*Required action*: Each line of the entries below that includes "Digit" belongs in your answer.

Recorded data:
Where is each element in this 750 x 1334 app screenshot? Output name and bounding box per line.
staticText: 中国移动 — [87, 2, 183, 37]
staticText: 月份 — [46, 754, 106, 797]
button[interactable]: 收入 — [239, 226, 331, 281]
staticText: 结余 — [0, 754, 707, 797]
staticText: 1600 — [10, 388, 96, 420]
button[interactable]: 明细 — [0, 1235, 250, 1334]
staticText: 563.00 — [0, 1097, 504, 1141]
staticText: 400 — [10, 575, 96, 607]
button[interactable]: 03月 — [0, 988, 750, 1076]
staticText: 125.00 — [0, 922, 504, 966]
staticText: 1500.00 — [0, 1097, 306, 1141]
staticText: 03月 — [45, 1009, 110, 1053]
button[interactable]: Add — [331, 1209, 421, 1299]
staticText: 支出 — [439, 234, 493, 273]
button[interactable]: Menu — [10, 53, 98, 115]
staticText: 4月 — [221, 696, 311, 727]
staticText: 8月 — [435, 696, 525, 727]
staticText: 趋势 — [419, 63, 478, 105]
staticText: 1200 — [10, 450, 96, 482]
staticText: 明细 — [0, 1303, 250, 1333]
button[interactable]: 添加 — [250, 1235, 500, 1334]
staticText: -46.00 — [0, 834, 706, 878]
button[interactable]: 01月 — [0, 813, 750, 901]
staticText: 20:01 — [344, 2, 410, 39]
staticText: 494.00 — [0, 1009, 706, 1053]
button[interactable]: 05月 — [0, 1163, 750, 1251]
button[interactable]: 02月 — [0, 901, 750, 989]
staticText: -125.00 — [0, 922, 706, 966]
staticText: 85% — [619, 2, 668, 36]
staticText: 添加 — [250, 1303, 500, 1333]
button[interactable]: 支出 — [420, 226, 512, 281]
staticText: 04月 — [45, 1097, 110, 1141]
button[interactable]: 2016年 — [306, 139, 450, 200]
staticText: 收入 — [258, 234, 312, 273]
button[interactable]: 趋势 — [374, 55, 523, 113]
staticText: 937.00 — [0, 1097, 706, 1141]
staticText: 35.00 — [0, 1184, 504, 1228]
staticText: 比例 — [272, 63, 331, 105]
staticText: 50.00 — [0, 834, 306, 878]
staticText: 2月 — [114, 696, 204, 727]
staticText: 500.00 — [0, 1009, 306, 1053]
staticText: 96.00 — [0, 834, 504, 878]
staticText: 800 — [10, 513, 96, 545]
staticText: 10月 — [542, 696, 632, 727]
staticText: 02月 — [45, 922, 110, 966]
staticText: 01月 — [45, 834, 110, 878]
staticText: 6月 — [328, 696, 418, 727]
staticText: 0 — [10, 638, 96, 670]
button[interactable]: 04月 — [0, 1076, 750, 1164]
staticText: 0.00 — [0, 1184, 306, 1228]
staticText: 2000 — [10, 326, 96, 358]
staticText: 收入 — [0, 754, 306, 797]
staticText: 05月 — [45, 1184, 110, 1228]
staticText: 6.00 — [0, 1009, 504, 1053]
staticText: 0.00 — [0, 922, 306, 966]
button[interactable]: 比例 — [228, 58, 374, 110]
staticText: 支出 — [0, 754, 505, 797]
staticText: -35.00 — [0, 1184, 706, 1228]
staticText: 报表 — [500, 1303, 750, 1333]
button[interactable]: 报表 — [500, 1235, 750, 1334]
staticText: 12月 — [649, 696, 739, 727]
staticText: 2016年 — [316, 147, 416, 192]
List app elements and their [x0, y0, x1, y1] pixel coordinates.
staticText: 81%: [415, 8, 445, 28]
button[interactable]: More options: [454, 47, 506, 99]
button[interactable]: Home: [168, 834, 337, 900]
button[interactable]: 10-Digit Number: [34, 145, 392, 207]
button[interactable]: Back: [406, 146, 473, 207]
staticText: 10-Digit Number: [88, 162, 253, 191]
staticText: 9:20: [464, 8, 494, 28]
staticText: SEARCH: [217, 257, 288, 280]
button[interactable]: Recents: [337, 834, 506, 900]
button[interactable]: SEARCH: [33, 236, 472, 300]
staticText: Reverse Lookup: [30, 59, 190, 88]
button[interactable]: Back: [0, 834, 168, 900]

*Completed exercise*:
button[interactable]: 10-Digit Number: [34, 145, 392, 207]
staticText: 10-Digit Number: [88, 162, 253, 191]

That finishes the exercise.